Alongside hardware changes, collaborative initiatives between astronomers and industry are focusing on smarter observation scheduling that avoids peak interference times. By sharing orbital data and planned maneuvers, operators can help observatories predict when satellites will cross specific fields, allowing some exposures to be shifted or shortened to reduce the chance of contamination. This kind of coordination is already being tested for certain ground-based surveys, and similar concepts are being discussed for space telescopes that can adjust their pointing within operational constraints. Even so, the reporting on the risk that data will be “forever lost” underscores that scheduling alone cannot eliminate the problem, because some observations must occur at specific times and directions that coincide with dense satellite traffic.
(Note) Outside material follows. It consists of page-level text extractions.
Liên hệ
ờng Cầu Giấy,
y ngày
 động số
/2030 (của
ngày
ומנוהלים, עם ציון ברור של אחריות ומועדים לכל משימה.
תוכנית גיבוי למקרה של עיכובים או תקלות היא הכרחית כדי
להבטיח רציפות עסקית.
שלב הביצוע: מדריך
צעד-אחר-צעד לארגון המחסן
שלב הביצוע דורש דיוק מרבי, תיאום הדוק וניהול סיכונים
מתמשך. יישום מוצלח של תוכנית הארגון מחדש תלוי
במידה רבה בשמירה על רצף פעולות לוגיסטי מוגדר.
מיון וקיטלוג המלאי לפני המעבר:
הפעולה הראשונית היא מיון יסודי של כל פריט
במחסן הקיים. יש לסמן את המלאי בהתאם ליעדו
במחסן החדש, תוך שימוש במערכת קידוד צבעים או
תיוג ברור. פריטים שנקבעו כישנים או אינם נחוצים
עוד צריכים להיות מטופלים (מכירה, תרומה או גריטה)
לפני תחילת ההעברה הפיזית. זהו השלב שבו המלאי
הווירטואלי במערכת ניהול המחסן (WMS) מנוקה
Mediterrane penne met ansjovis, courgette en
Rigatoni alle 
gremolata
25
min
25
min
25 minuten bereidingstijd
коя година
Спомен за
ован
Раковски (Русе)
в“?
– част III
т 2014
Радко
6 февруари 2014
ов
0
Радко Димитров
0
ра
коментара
Urgency for International Policy and Governance
As the scale of planned constellations becomes clearer, astronomers and policy experts are increasingly framing the issue as one of global governance rather than isolated technical fixes. Low-Earth orbit is a shared resource, and decisions made by a handful of operators and licensing authorities can shape the observing conditions for every current and future space telescope. Without coordinated international policies that set limits on orbital crowding, brightness, and end-of-life disposal, the cumulative impact of thousands of satellites could effectively close off parts of the sky to high-precision science. The warnings that most space telescope observations may be at risk by the late 2030s highlight how quickly the window for preventive action is narrowing, because once large fleets are fully deployed, reversing their impact would require costly deorbiting campaigns and long regulatory battles.
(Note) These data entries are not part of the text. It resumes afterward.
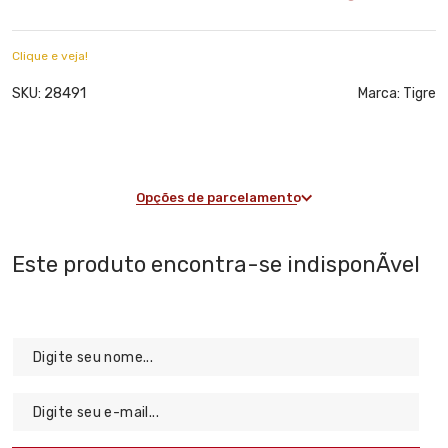
Clique e veja!
28491
SKU:
Marca:
Tigre
Opções de parcelamento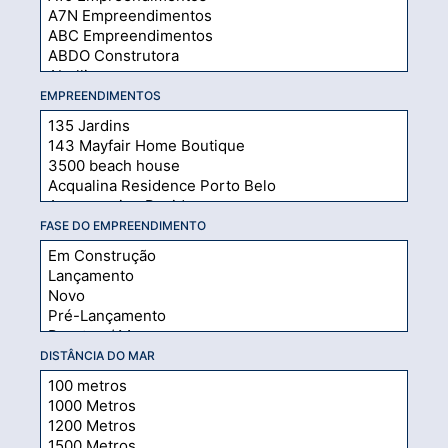
EMPREENDIMENTOS
FASE DO EMPREENDIMENTO
DISTÂNCIA DO MAR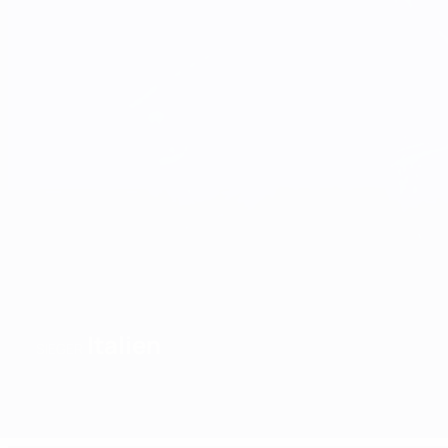
Italien
SIEGER
Überblick
Spiele
Gruppen
Statistiken
Mannschaften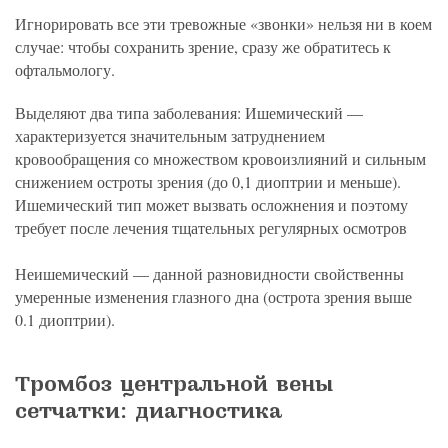
Игнорировать все эти тревожные «звонки» нельзя ни в коем
случае: чтобы сохранить зрение, сразу же обратитесь к
офтальмологу.
Выделяют два типа заболевания: Ишемический —
характеризуется значительным затруднением
кровообращения со множеством кровоизлияний и сильным
снижением остроты зрения (до 0,1 диоптрии и меньше).
Ишемический тип может вызвать осложнения и поэтому
требует после лечения тщательных регулярных осмотров
Неишемический — данной разновидности свойственны
умеренные изменения глазного дна (острота зрения выше
0.1 диоптрии).
Тромбоз центральной вены
сетчатки: диагностика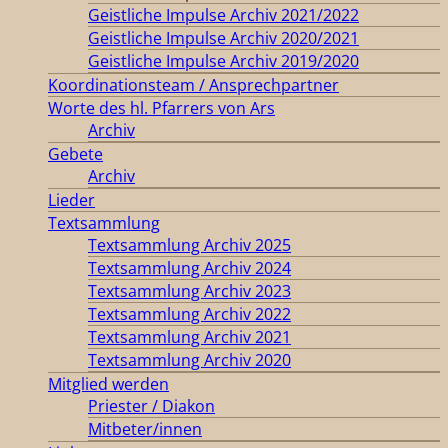
Geistliche Impulse Archiv 2021/2022
Geistliche Impulse Archiv 2020/2021
Geistliche Impulse Archiv 2019/2020
Koordinationsteam / Ansprechpartner
Worte des hl. Pfarrers von Ars
Archiv
Gebete
Archiv
Lieder
Textsammlung
Textsammlung Archiv 2025
Textsammlung Archiv 2024
Textsammlung Archiv 2023
Textsammlung Archiv 2022
Textsammlung Archiv 2021
Textsammlung Archiv 2020
Mitglied werden
Priester / Diakon
Mitbeter/innen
Calls for stronger governance emphasize that protecting the night sky is not only a concern for professional astronomers, but also for education, cultural heritage, and the broader public that funds space science. Space telescopes like Hubble and James Webb have become global icons, inspiring students and informing fundamental physics, and their successors will depend on access to relatively clean skies to deliver comparable breakthroughs. If unchecked growth in satellite constellations proceeds without meaningful constraints, the result could be a permanent trade-off in which commercial connectivity is gained at the expense of deep-space knowledge. For policymakers weighing spectrum rights, orbital slots, and licensing approvals, the stakes are therefore not abstract, they involve deciding whether future generations will inherit a sky where key regions of every image are, in the words of concerned astronomers, “forever lost” to artificial streaks that could have been avoided.